▶ **Task requirements**
Print the lines that start the entries and continue through the one holding "mocnych wrażeń – motorówka to sposób na", please, exactly and with the pictures omitted.

▶ **Source data**

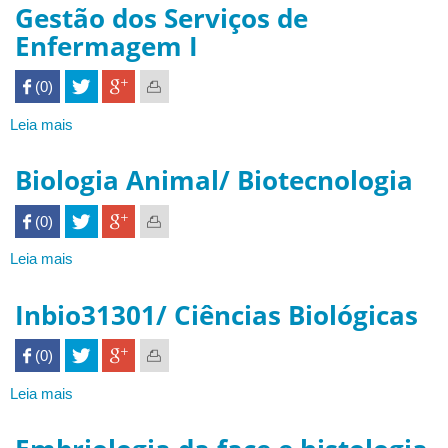
dos
Gestão dos Serviços de
Serviços
Enfermagem I
de
Enfermagem
 (0)

I
Leia mais
sobre
Gestão
dos
Biologia Animal/ Biotecnologia
Serviços
de
 (0)

Enfermagem
I
Leia mais
sobre
Biologia
Animal/
Inbio31301/ Ciências Biológicas
Biotecnologia
 (0)

Leia mais
sobre
Inbio31301/
Ciências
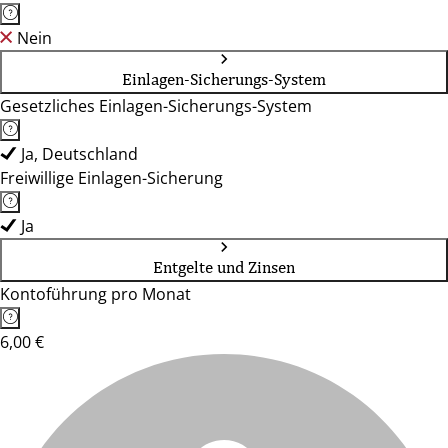
Nein
Einlagen-Sicherungs-System
Gesetzliches Einlagen-Sicherungs-System
Ja, Deutschland
Freiwillige Einlagen-Sicherung
Ja
Entgelte und Zinsen
Kontoführung pro Monat
6,00 €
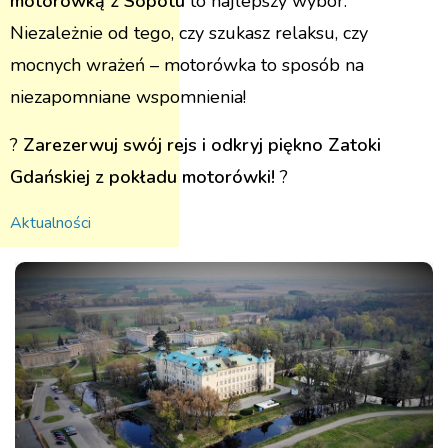
motorówką z Sopotu
to najlepszy wybór.
Niezależnie od tego, czy szukasz relaksu, czy
mocnych wrażeń – motorówka to sposób na
niezapomniane wspomnienia!
?
Zarezerwuj swój rejs i odkryj piękno Zatoki
Gdańskiej z pokładu motorówki!
?
Aktualności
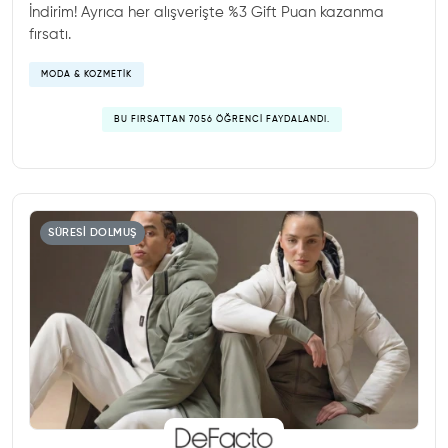
İndirim! Ayrıca her alışverişte %3 Gift Puan kazanma
fırsatı.
MODA & KOZMETIK
BU FIRSATTAN 7056 ÖĞRENCI FAYDALANDI.
SÜRESI DOLMUŞ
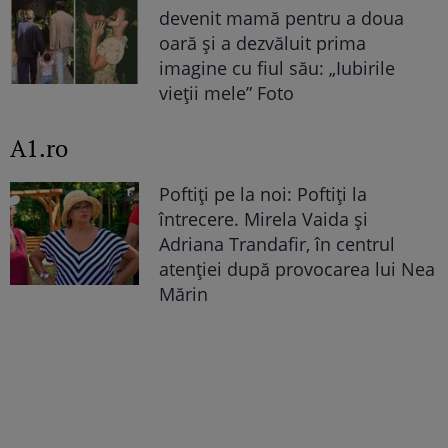
devenit mamă pentru a doua
oară și a dezvăluit prima
imagine cu fiul său: „Iubirile
vieții mele” Foto
A1.ro
Poftiți pe la noi: Poftiți la
întrecere. Mirela Vaida și
Adriana Trandafir, în centrul
atenției după provocarea lui Nea
Mărin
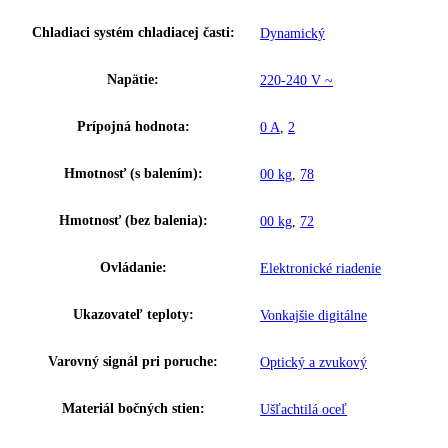
Šírka:
59,7
Hĺbka:
68
Frekvencia:
50 Hz
Klimatická trieda:
5
Ostatné
GTIN:
9005382196519
Výkon hluk/zvuk:
55 dB
Užitočný objem celkom:
327 l
Brutto objem celkom:
436 l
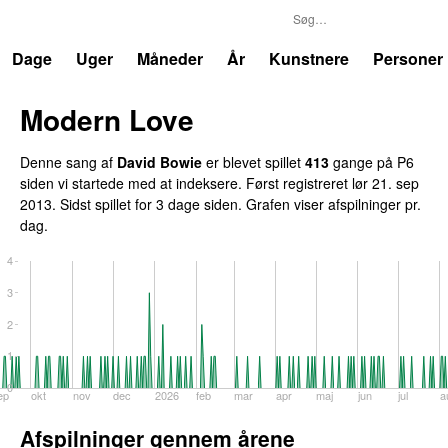
P6
Trends
Dage
Uger
Måneder
År
Kunstnere
Personer
Modern Love
Denne sang af
David Bowie
er blevet spillet
413
gange på P6
siden vi startede med at indeksere. Først registreret
lør 21. sep
2013
. Sidst spillet
for 3 dage siden
. Grafen viser afspilninger pr.
dag.
4
3
2
1
0
ep
okt
nov
dec
2026
feb
mar
apr
maj
jun
jul
a
Afspilninger gennem årene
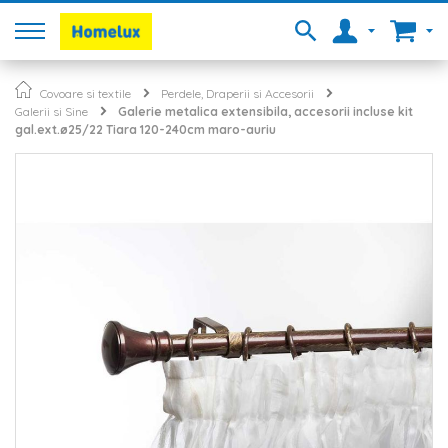
Covoare si textile
Perdele, Draperii si Accesorii
Galerii si Sine
Galerie metalica extensibila, accesorii incluse kit
gal.ext.ø25/22 Tiara 120-240cm maro-auriu
Skip
to
the
end
of
the
images
gallery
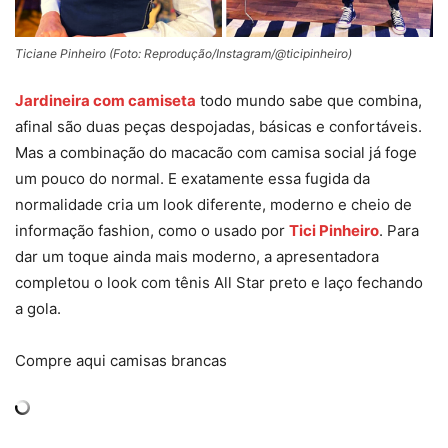
Ticiane Pinheiro (Foto: Reprodução/Instagram/@ticipinheiro)
Jardineira com camiseta
todo mundo sabe que combina,
afinal são duas peças despojadas, básicas e confortáveis.
Mas a combinação do macacão com camisa social já foge
um pouco do normal. E exatamente essa fugida da
normalidade cria um look diferente, moderno e cheio de
informação fashion, como o usado por
Tici Pinheiro
. Para
dar um toque ainda mais moderno, a apresentadora
completou o look com tênis All Star preto e laço fechando
a gola.
Compre aqui camisas brancas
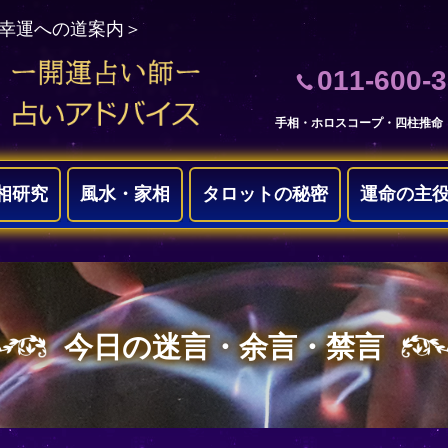
＜幸運への道案内＞
011-600-
手相・ホロスコープ・四柱推命
相研究
風水・家相
タロットの秘密
運命の主
今日の迷言・余言・禁言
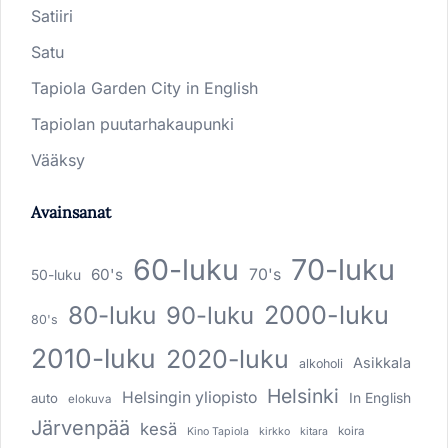
Satiiri
Satu
Tapiola Garden City in English
Tapiolan puutarhakaupunki
Vääksy
Avainsanat
60-luku
70-luku
60's
70's
50-luku
80-luku
2000-luku
90-luku
80's
2010-luku
2020-luku
Asikkala
alkoholi
Helsinki
Helsingin yliopisto
In English
auto
elokuva
Järvenpää
kesä
koira
Kino Tapiola
kirkko
kitara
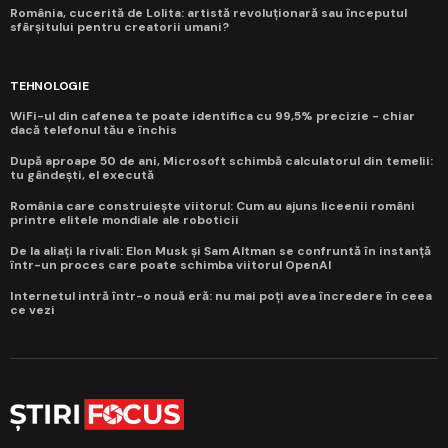
România, cucerită de Lolita: artistă revoluționară sau începutul
sfârșitului pentru creatorii umani?
TEHNOLOGIE
WiFi-ul din cafenea te poate identifica cu 99,5% precizie - chiar
dacă telefonul tău e închis
După aproape 50 de ani, Microsoft schimbă calculatorul din temelii:
tu gândești, el execută
România care construiește viitorul: Cum au ajuns liceenii români
printre elitele mondiale ale roboticii
De la aliați la rivali: Elon Musk și Sam Altman se confruntă în instanță
într-un proces care poate schimba viitorul OpenAI
Internetul intră într-o nouă eră: nu mai poți avea încredere în ceea
ce vezi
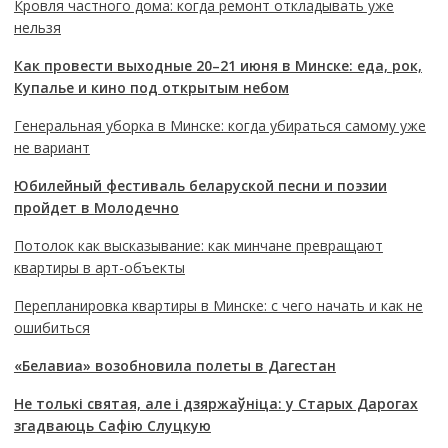
Кровля частного дома: когда ремонт откладывать уже
нельзя
Как провести выходные 20–21 июня в Минске: еда, рок,
Купалье и кино под открытым небом
Генеральная уборка в Минске: когда убираться самому уже
не вариант
Юбилейный фестиваль беларуской песни и поэзии
пройдет в Молодечно
Потолок как высказывание: как минчане превращают
квартиры в арт-объекты
Перепланировка квартиры в Минске: с чего начать и как не
ошибиться
«Белавиа» возобновила полеты в Дагестан
Не толькі святая, але і дзяржаўніца: у Старых Дарогах
згадваюць Сафію Слуцкую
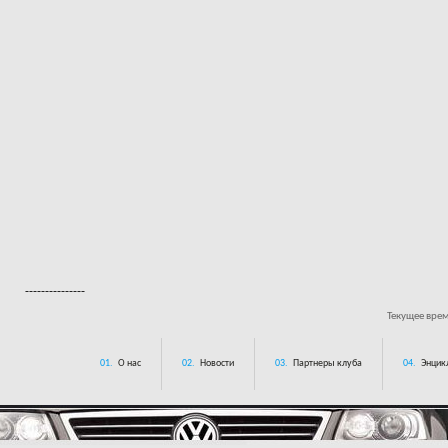
---------------
Текущее вре
01.
О нас
02.
Новости
03.
Партнеры клуба
04.
Энцик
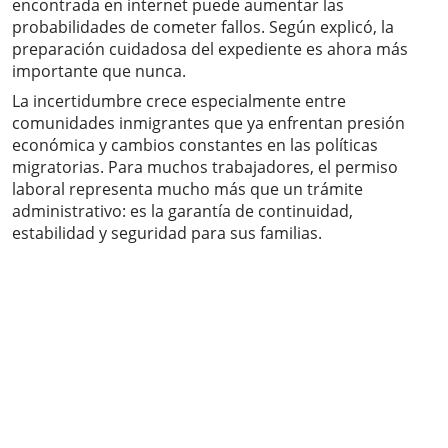
encontrada en internet puede aumentar las
probabilidades de cometer fallos. Según explicó, la
preparación cuidadosa del expediente es ahora más
importante que nunca.
La incertidumbre crece especialmente entre
comunidades inmigrantes que ya enfrentan presión
económica y cambios constantes en las políticas
migratorias. Para muchos trabajadores, el permiso
laboral representa mucho más que un trámite
administrativo: es la garantía de continuidad,
estabilidad y seguridad para sus familias.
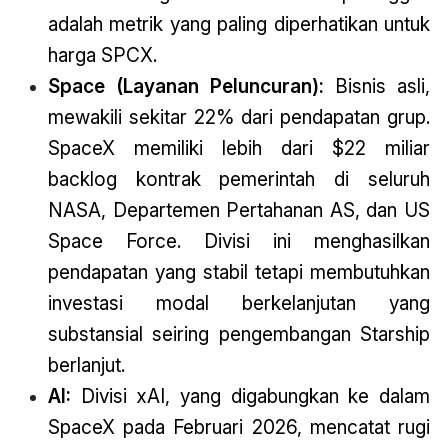
adalah metrik yang paling diperhatikan untuk
harga SPCX.
Space (Layanan Peluncuran):
Bisnis asli,
mewakili sekitar 22% dari pendapatan grup.
SpaceX memiliki lebih dari $22 miliar
backlog kontrak pemerintah di seluruh
NASA, Departemen Pertahanan AS, dan US
Space Force. Divisi ini menghasilkan
pendapatan yang stabil tetapi membutuhkan
investasi modal berkelanjutan yang
substansial seiring pengembangan Starship
berlanjut.
AI:
Divisi xAI, yang digabungkan ke dalam
SpaceX pada Februari 2026, mencatat rugi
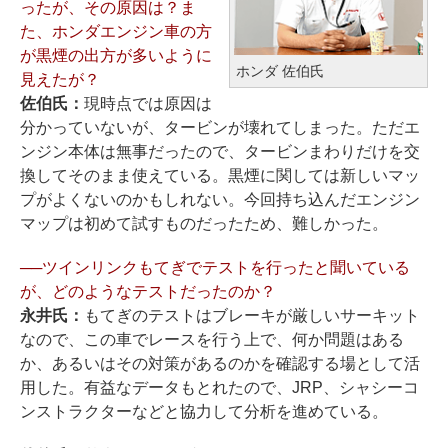
ったが、その原因は？ま
た、ホンダエンジン車の方
が黒煙の出方が多いように
ホンダ 佐伯氏
見えたが？
佐伯氏：
現時点では原因は
分かっていないが、タービンが壊れてしまった。ただエ
ンジン本体は無事だったので、タービンまわりだけを交
換してそのまま使えている。黒煙に関しては新しいマッ
プがよくないのかもしれない。今回持ち込んだエンジン
マップは初めて試すものだったため、難しかった。
──ツインリンクもてぎでテストを行ったと聞いている
が、どのようなテストだったのか？
永井氏：
もてぎのテストはブレーキが厳しいサーキット
なので、この車でレースを行う上で、何か問題はある
か、あるいはその対策があるのかを確認する場として活
用した。有益なデータもとれたので、JRP、シャシーコ
ンストラクターなどと協力して分析を進めている。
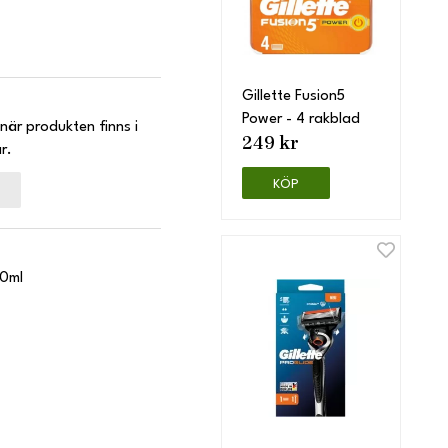
Gillette Fusion5
Power - 4 rakblad
när produkten finns i
249 kr
r.
KÖP
00ml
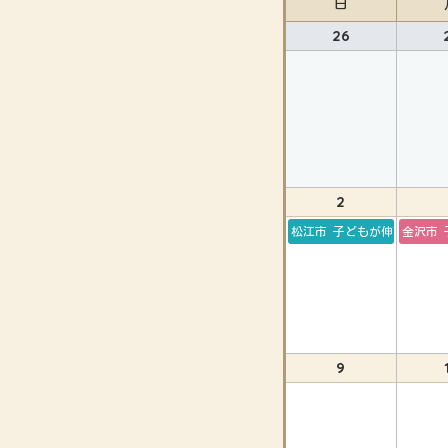
日
26
2
松江市 子どもが伸びる生活
金沢市 
9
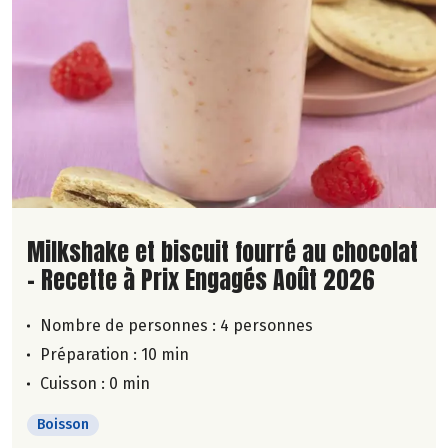
Lire la suite de la recette
Milkshake et biscuit fourré au chocolat
- Recette à Prix Engagés Août 2026
Nombre de personnes :
4 personnes
Préparation : 10 min
Cuisson : 0 min
Boisson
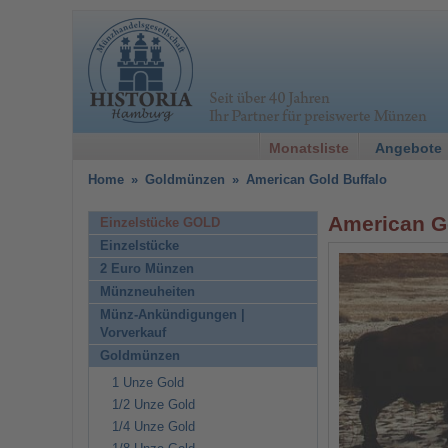
Monatsliste
Angebote
Home
»
Goldmünzen
»
American Gold Buffalo
American G
Einzelstücke GOLD
Einzelstücke
2 Euro Münzen
Münzneuheiten
Münz-Ankündigungen |
Vorverkauf
Goldmünzen
1 Unze Gold
1/2 Unze Gold
1/4 Unze Gold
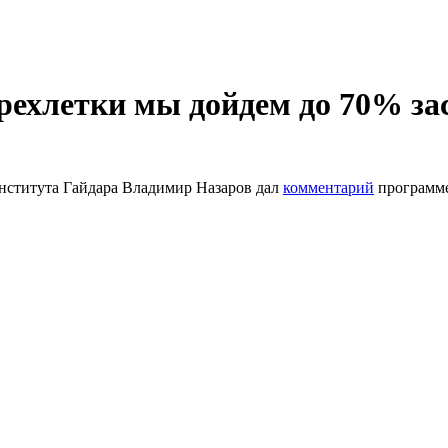
рехлетки мы дойдем до 70% за
Института Гайдара Владимир Назаров дал
комментарий
программе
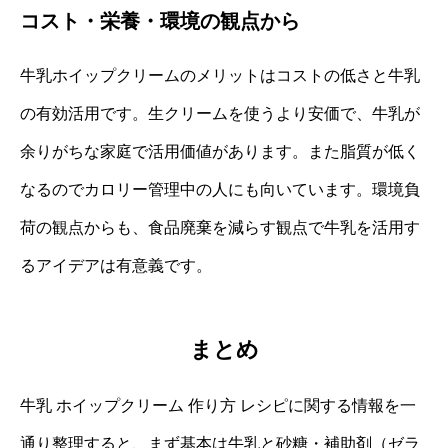
コスト・栄養・環境の観点から
牛乳ホイップクリームのメリットはコストの低さと牛乳
の有効活用です。生クリームを使うより安価で、牛乳が
余りがちな家庭で活用価値があります。また脂質が低く
なるのでカロリー管理中の人にも向いています。環境負
荷の観点からも、食品廃棄を減らす観点で牛乳を活用す
るアイデアは有意義です。
まとめ
牛乳 ホイップクリーム 作り方 レシピに関する情報を一
通り整理すると、まず基本は牛乳と砂糖・補助剤（ゼラ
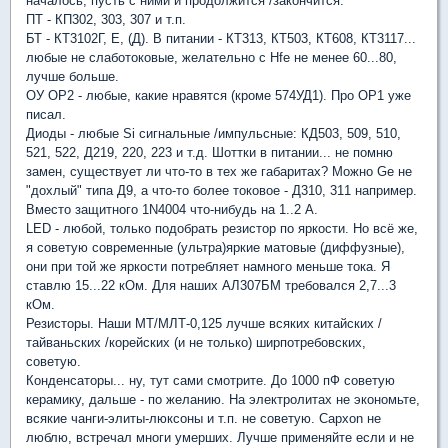
началось, пусть с ними и продолжится /закончится.
ПТ - КП302, 303, 307 и т.п.
БТ - КТ3102Г, Е, (Д). В питании - КТ313, КТ503, КТ608, КТ3117...
любые не слаботоковые, желательно с Hfe не менее 60...80,
лучше больше.
ОУ OP2 - любые, какие нравятся (кроме 574УД1). Про OP1 уже
писал.
Диоды - любые Si сигнальные /импульсные: КД503, 509, 510,
521, 522, Д219, 220, 223 и т.д. Шоттки в питании... не помню
замен, существует ли что-то в тех же габаритах? Можно Ge не
"дохлый" типа Д9, а что-то более токовое - Д310, 311 например.
Вместо защитного 1N4004 что-нибудь на 1..2 А.
LED - любой, только подобрать резистор по яркости. Но всё же,
я советую современные (ультра)яркие матовые (диффузные),
они при той же яркости потребляет намного меньше тока. Я
ставлю 15...22 кОм. Для наших АЛ307БМ требовался 2,7...3
кОм.
Резисторы. Наши МТ/МЛТ-0,125 лучше всяких китайских /
тайваньских /корейских (и не только) ширпотребовских,
советую.
Конденсаторы... ну, тут сами смотрите. До 1000 пФ советую
керамику, дальше - по желанию. На электролитах не экономьте,
всякие чанги-элиты-люксоны и т.п. не советую. Capxon не
люблю, встречал многи умерших. Лучше применяйте если и не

▶ **Answer area**
dos
Gestão dos Serviços de
Serviços
Enfermagem I
de
Enfermagem
 (0)

I
Leia mais
sobre
Gestão
dos
Biologia Animal/ Biotecnologia
Serviços
de
 (0)

Enfermagem
I
Leia mais
sobre
Biologia
Animal/
Inbio31301/ Ciências Biológicas
Biotecnologia
 (0)

Leia mais
sobre
Inbio31301/
Ciências
Nein
Einlagen-Sicherungs-System
Gesetzliches Einlagen-Sicherungs-System
Ja, Deutschland
Freiwillige Einlagen-Sicherung
Ja
Entgelte und Zinsen
Kontoführung pro Monat
6,00 €
motorówką z Sopotu
to najlepszy wybór.
Niezależnie od tego, czy szukasz relaksu, czy
mocnych wrażeń – motorówka to sposób na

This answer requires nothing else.